The Canton of Fribourg school system provides one year of non-obligatory Kindergarten, followed by six years of Primary school. This is followed by three years of obligatory lower Secondary school where the students are separated according to ability and aptitude. Following the lower Secondary students may attend a three or four year optional upper Secondary school. The upper Secondary school is divided into gymnasium (university preparatory) and vocational programs. After they finish the upper Secondary program, students may choose to attend a Tertiary school or continue their apprenticeship.

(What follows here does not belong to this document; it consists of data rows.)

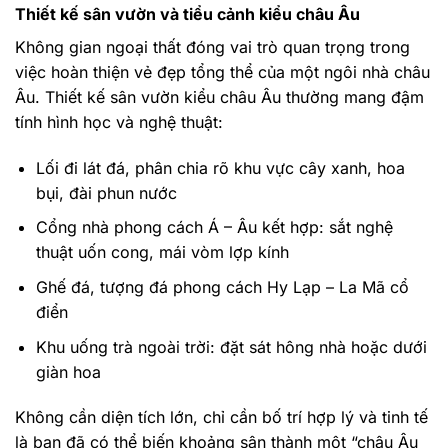
Thiết kế sân vườn và tiểu cảnh kiểu châu Âu
Không gian ngoại thất đóng vai trò quan trọng trong
việc hoàn thiện vẻ đẹp tổng thể của một ngôi nhà châu
Âu. Thiết kế sân vườn kiểu châu Âu thường mang đậm
tính hình học và nghệ thuật:
Lối đi lát đá, phân chia rõ khu vực cây xanh, hoa
bụi, đài phun nước
Cổng nhà phong cách Á – Âu kết hợp: sắt nghệ
thuật uốn cong, mái vòm lợp kính
Ghế đá, tượng đá phong cách Hy Lạp – La Mã cổ
điển
Khu uống trà ngoài trời: đặt sát hông nhà hoặc dưới
giàn hoa
Không cần diện tích lớn, chỉ cần bố trí hợp lý và tinh tế
là bạn đã có thể biến khoảng sân thành một “châu Âu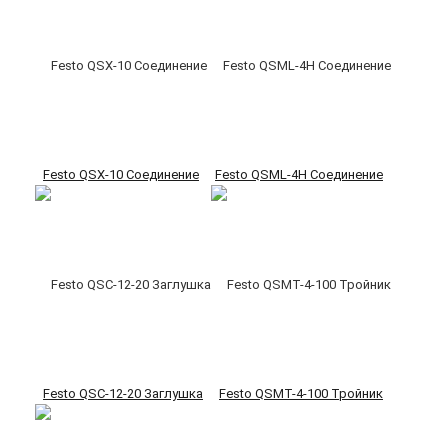
Festo QSX-10 Соединение
Festo QSML-4H Соединение
Festo QSC-12-20 Заглушка
Festo QSMT-4-100 Тройник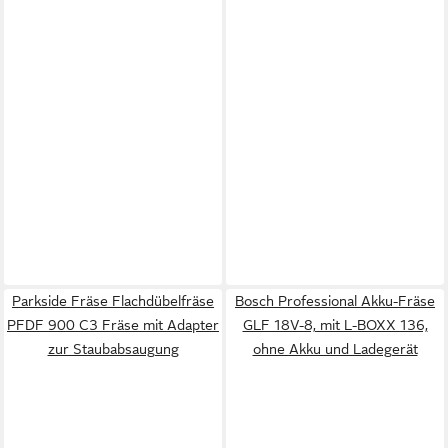
Parkside Fräse Flachdübelfräse
Bosch Professional Akku-Fräse
PFDF 900 C3 Fräse mit Adapter
GLF 18V-8, mit L-BOXX 136,
zur Staubabsaugung
ohne Akku und Ladegerät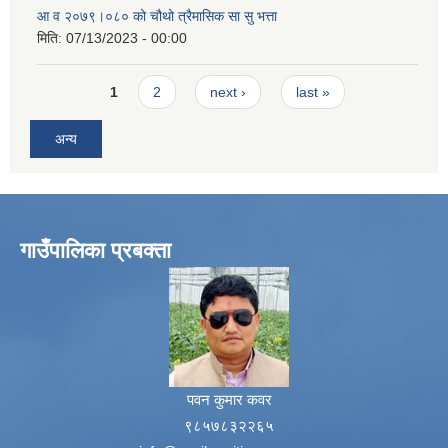
आ व २०७९।०८० को चौथो त्रैमासिक सा सु भत्ता
मिति:
07/13/2023 - 00:00
Pages
1
2
next ›
last »
अन्य
गाउँपालिका प्रबक्ता
पवन कुमार कवर
९८५७८३२२६५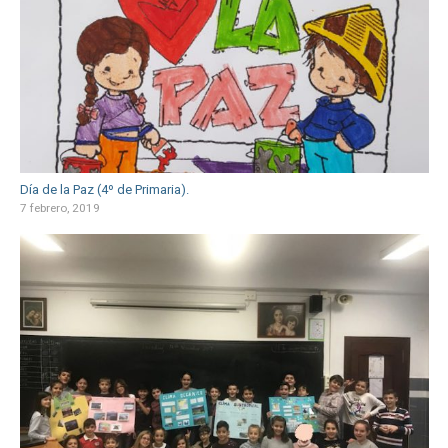
Día de la Paz (4º de Primaria).
7 febrero, 2019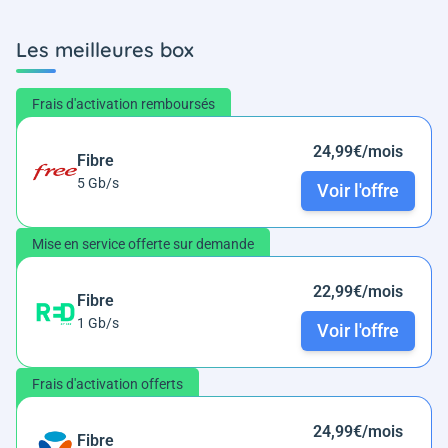
Les meilleures box
Frais d'activation remboursés
24,99€/mois
Fibre
5 Gb/s
Voir l'offre
Mise en service offerte sur demande
22,99€/mois
Fibre
1 Gb/s
Voir l'offre
Frais d'activation offerts
24,99€/mois
Fibre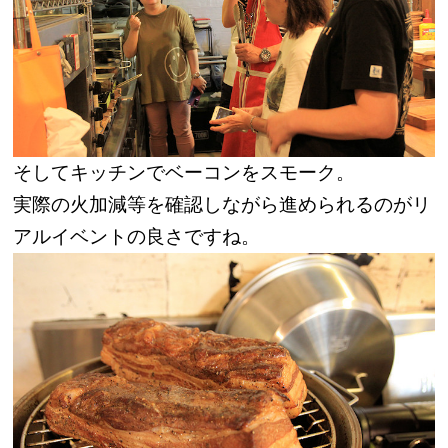
そしてキッチンでベーコンをスモーク。
実際の火加減等を確認しながら進められるのがリ
アルイベントの良さですね。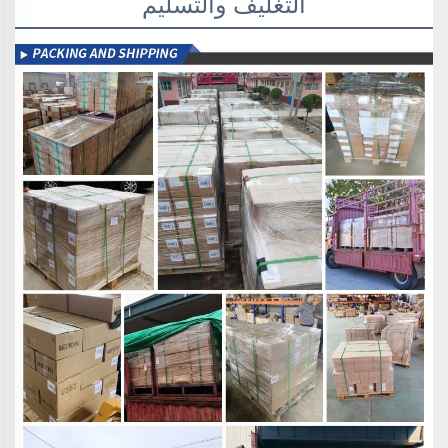
التغليف والتسليم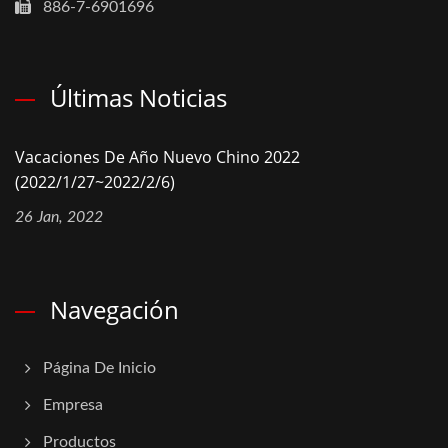
886-7-6901696
Últimas Noticias
Vacaciones De Año Nuevo Chino 2022
(2022/1/27~2022/2/6)
26 Jan, 2022
Navegación
Página De Inicio
Empresa
Productos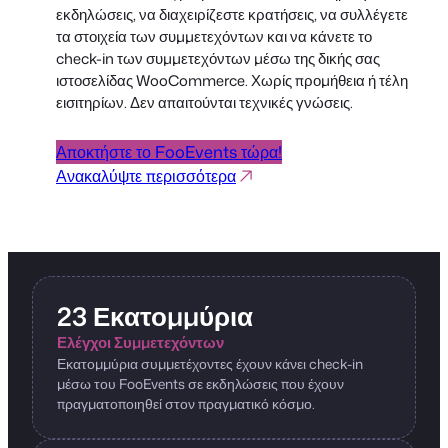
εκδηλώσεις, να διαχειρίζεστε κρατήσεις, να συλλέγετε
τα στοιχεία των συμμετεχόντων και να κάνετε το
check-in των συμμετεχόντων μέσω της δικής σας
ιστοσελίδας WooCommerce. Χωρίς προμήθεια ή τέλη
εισιτηρίων. Δεν απαιτούνται τεχνικές γνώσεις.
Αποκτήστε το FooEvents τώρα!
Ανακαλύψτε περισσότερα
23 Εκατομμύρια
Ελέγχοι Συμμετεχόντων
Εκατομμύρια συμμετέχοντες έχουν κάνει check-in
μέσω του FooEvents σε εκδηλώσεις που έχουν
πραγματοποιηθεί στον πραγματικό κόσμο.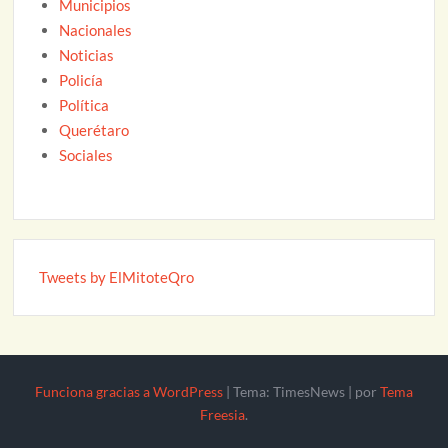
Municipios
Nacionales
Noticias
Policía
Política
Querétaro
Sociales
Tweets by ElMitoteQro
Funciona gracias a WordPress
|
Tema: TimesNews
|
por
Tema
Freesia
.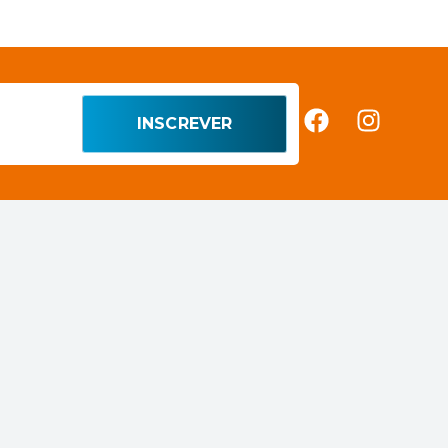
INSCREVER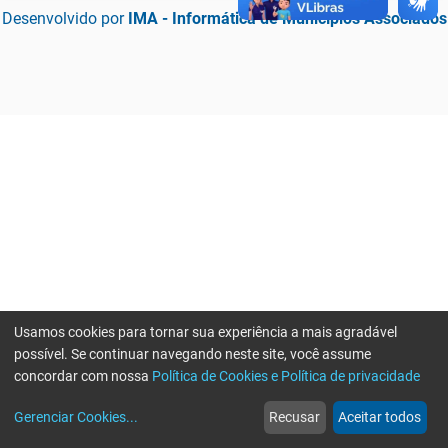
Desenvolvido por
IMA - Informática de Municípios Associados
Usamos cookies para tornar sua experiência a mais agradável
possível. Se continuar navegando neste site, você assume
concordar com nossa
Política de Cookies e Política de privacidade
home
build_circle
event
web
more_horiz
Erro ao enviar informações, por favor tente novamente
Gerenciar Cookies
...
Recusar
Aceitar todos
Início
Serviços
Eventos
Notícias
Mais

During the 2010-11 school year, there were a total of 131 students attending 7 classes in Sâles. A total of 295 students from the municipality attended any school, either in the municipality or outside of it. There was one kindergarten class with a total of 12 students in the municipality. The municipality had 6 primary classes and 119 students. During the same year, there were no lower secondary classes in the municipality, but 72 students attended lower secondary school in a neighboring municipality. There were no upper Secondary classes or vocational classes, but there were 24 upper Secondary students and 58 upper Secondary vocational students who attended classes in another municipality. The municipality had no non-university Tertiary classes, but there were 3 non-university Tertiary students and 7 specialized Tertiary students who attended classes in another municipality.

As of 2000, there were 48 students in Sâles who came from another municipality, while 69 residents attended schools outside the municipality.